**TASK OBJECTIVE:** Leave out the pictures and output exactly the lines below from the one with "Image resolution: width=1280, height=1974." down to the one with "Garmann (187, 66)", both of them included.

**MATERIAL FOR THIS EXERCISE:**
++++

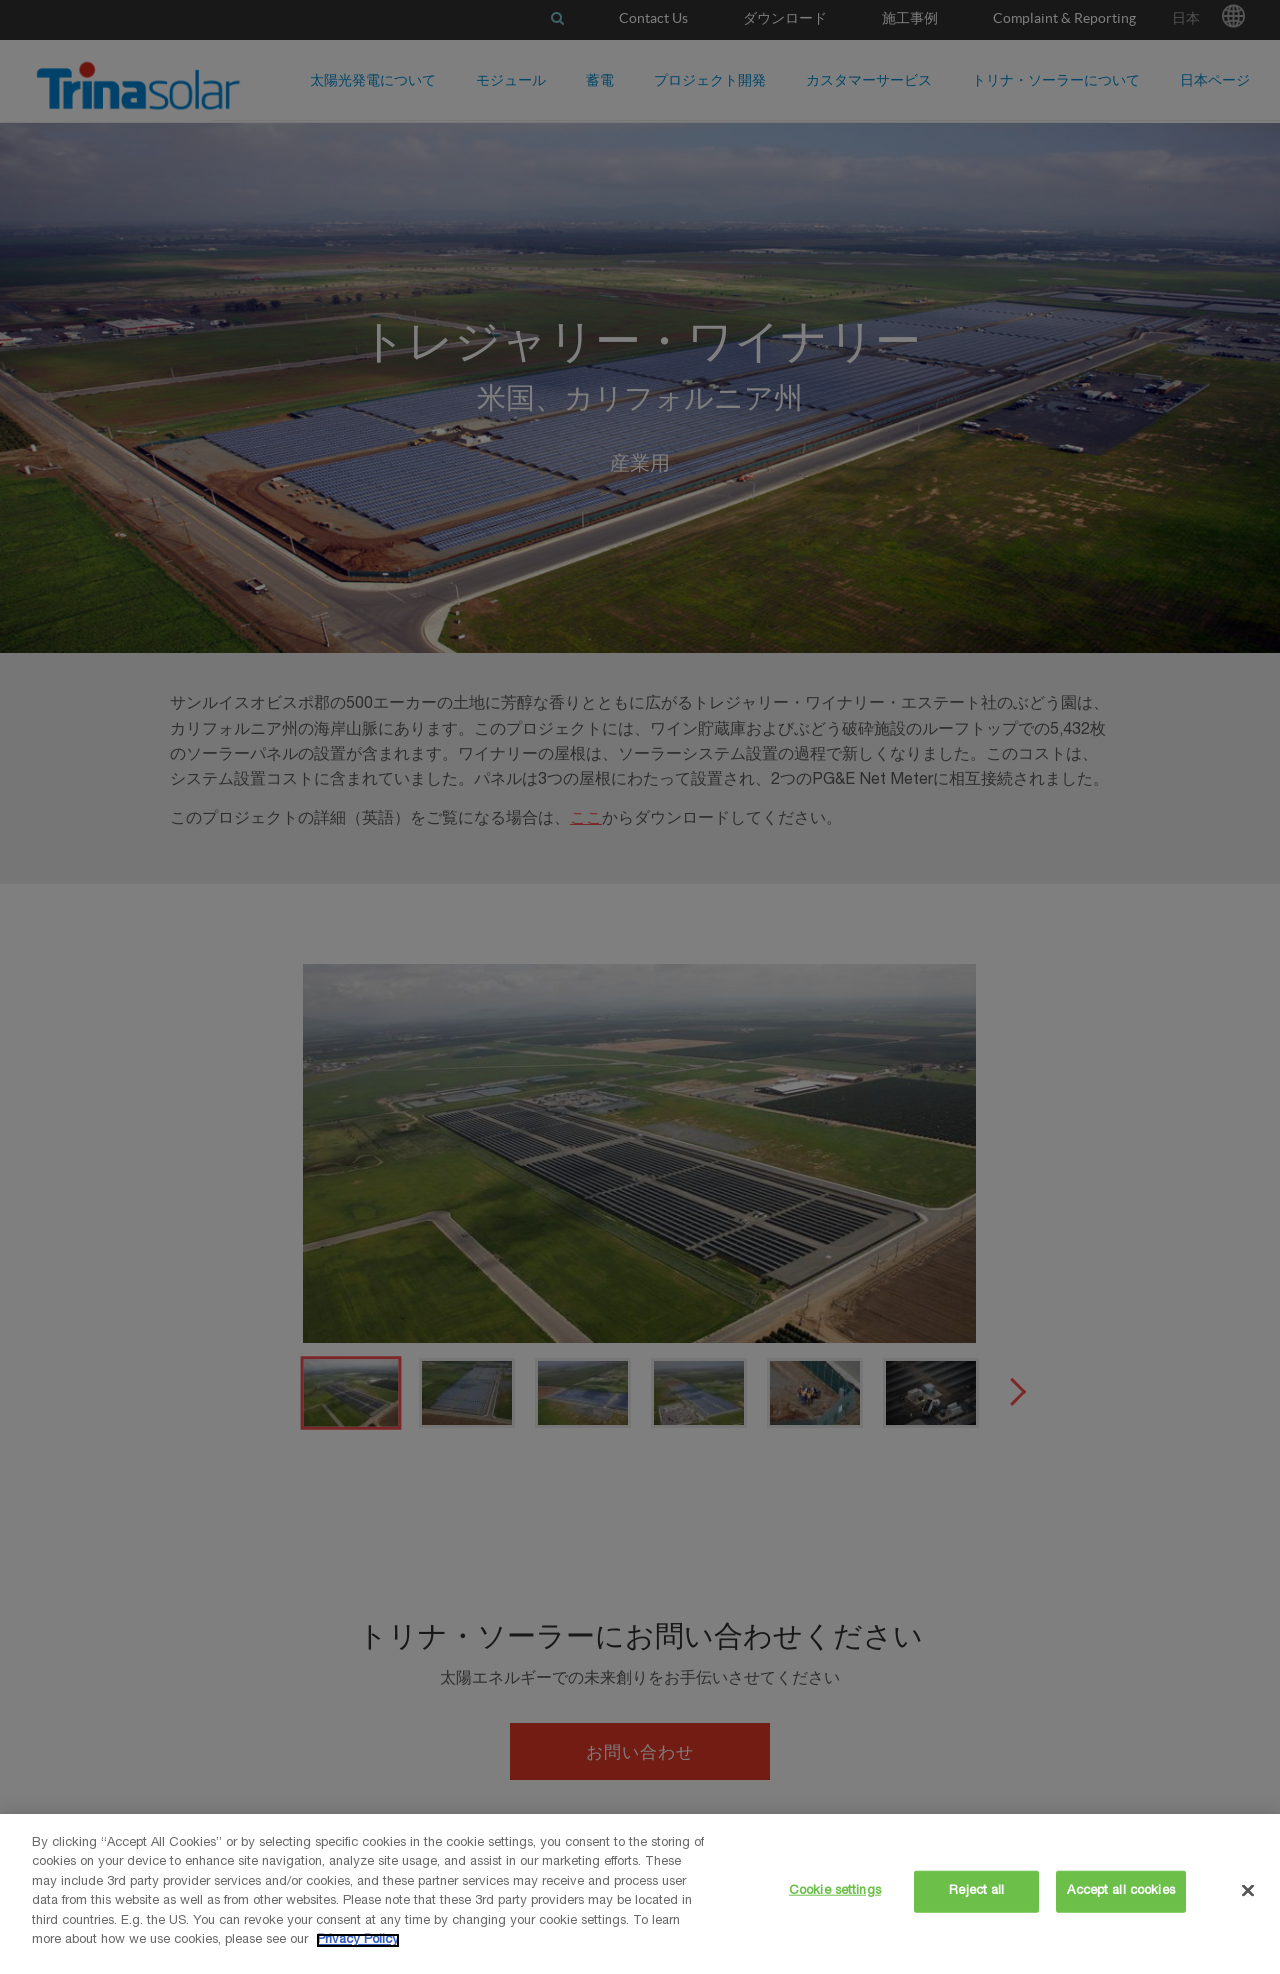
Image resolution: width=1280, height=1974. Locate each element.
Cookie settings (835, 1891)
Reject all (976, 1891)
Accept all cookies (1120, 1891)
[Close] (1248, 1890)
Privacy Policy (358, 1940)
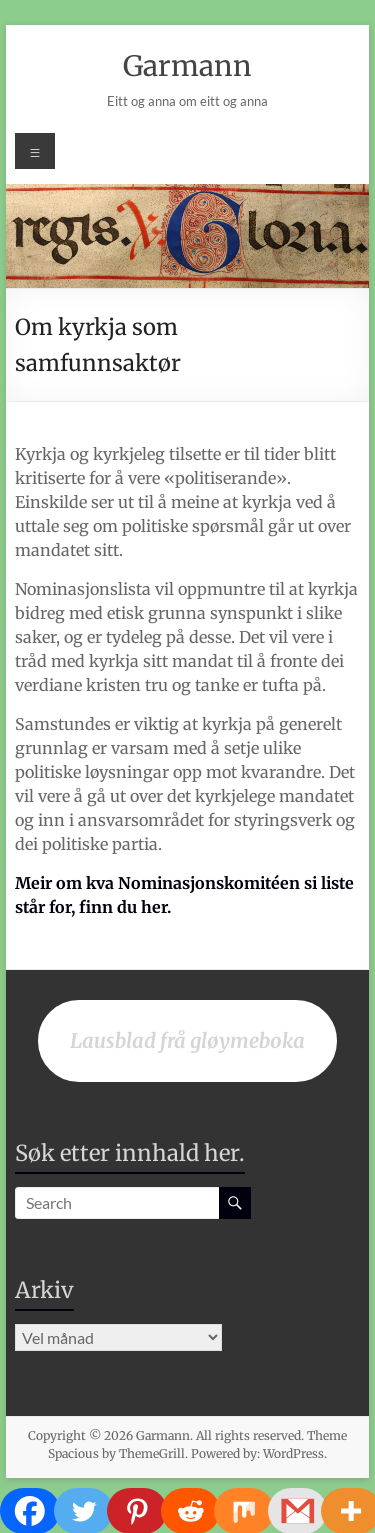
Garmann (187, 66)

++++

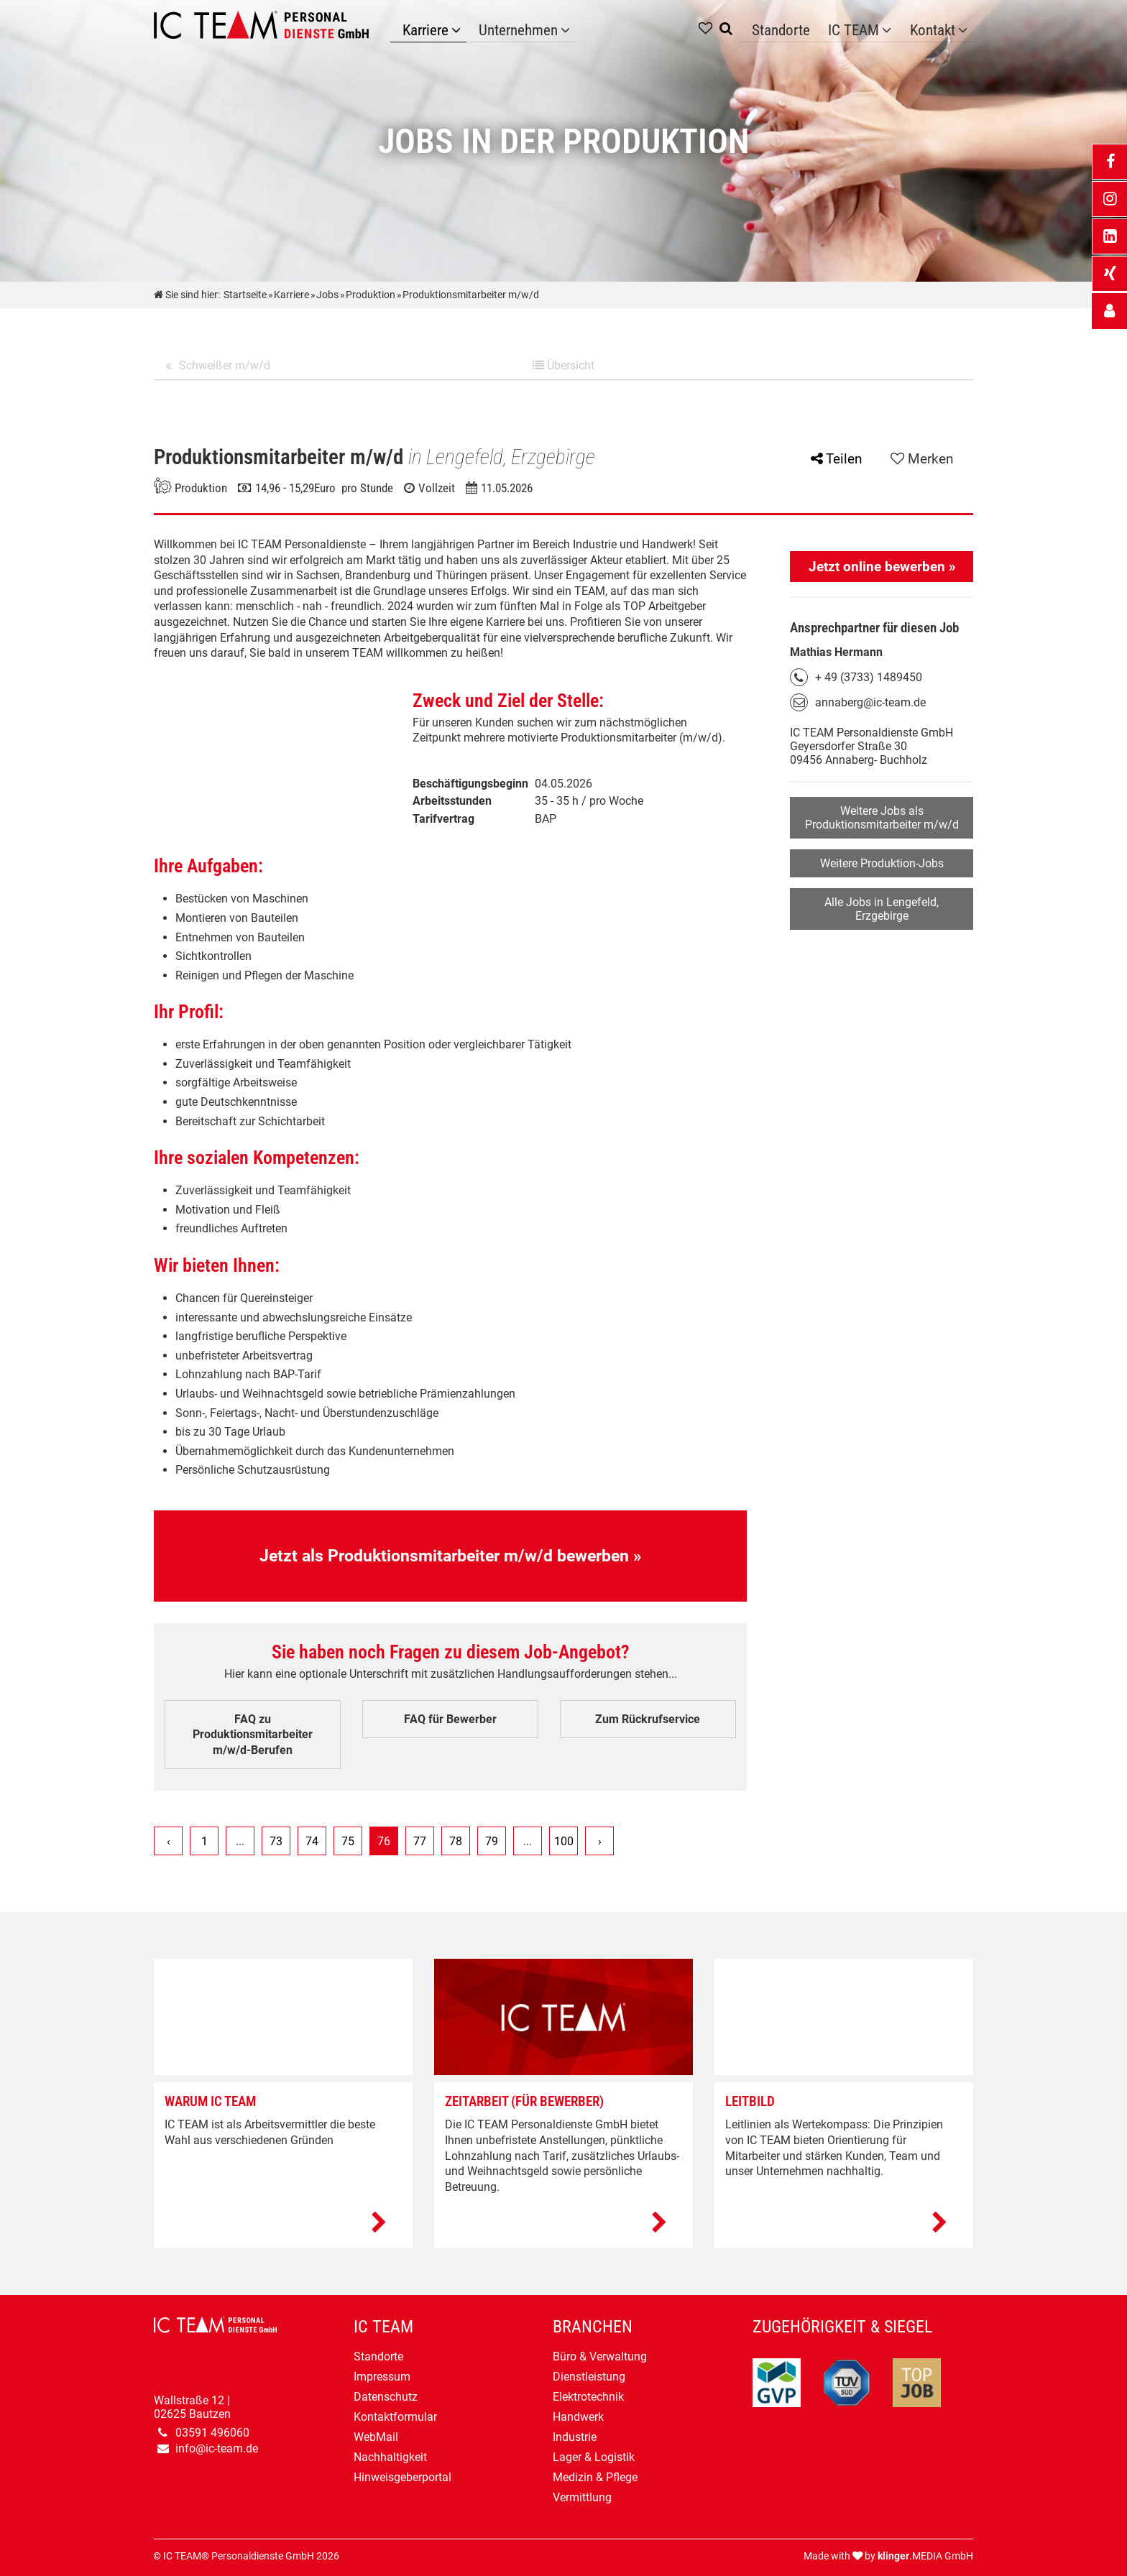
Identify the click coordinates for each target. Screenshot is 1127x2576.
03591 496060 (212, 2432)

++++

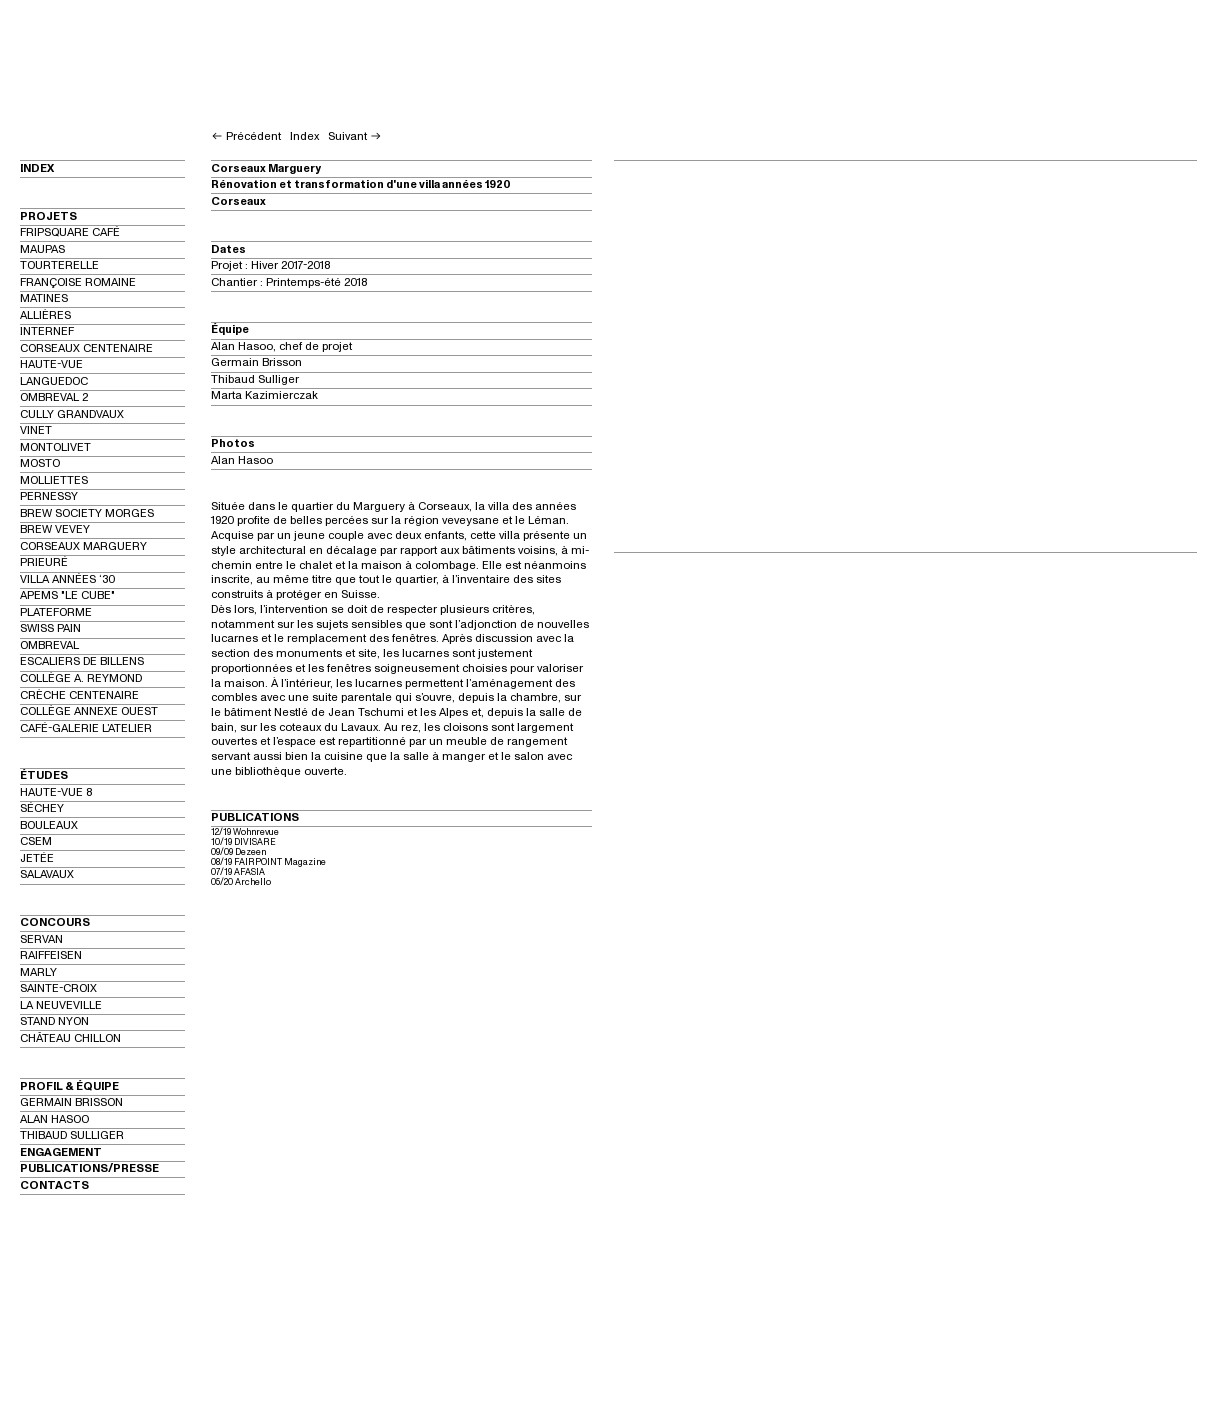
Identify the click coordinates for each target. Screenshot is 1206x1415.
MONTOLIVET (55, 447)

++++

**RESULT FOR THIS TASK:**
Image resolution: width=1280, height=1974. Locate each element.
Cookie settings (835, 1891)
Reject all (976, 1891)
Accept all cookies (1120, 1891)
[Close] (1248, 1890)
Privacy Policy (358, 1940)
Garmann (187, 66)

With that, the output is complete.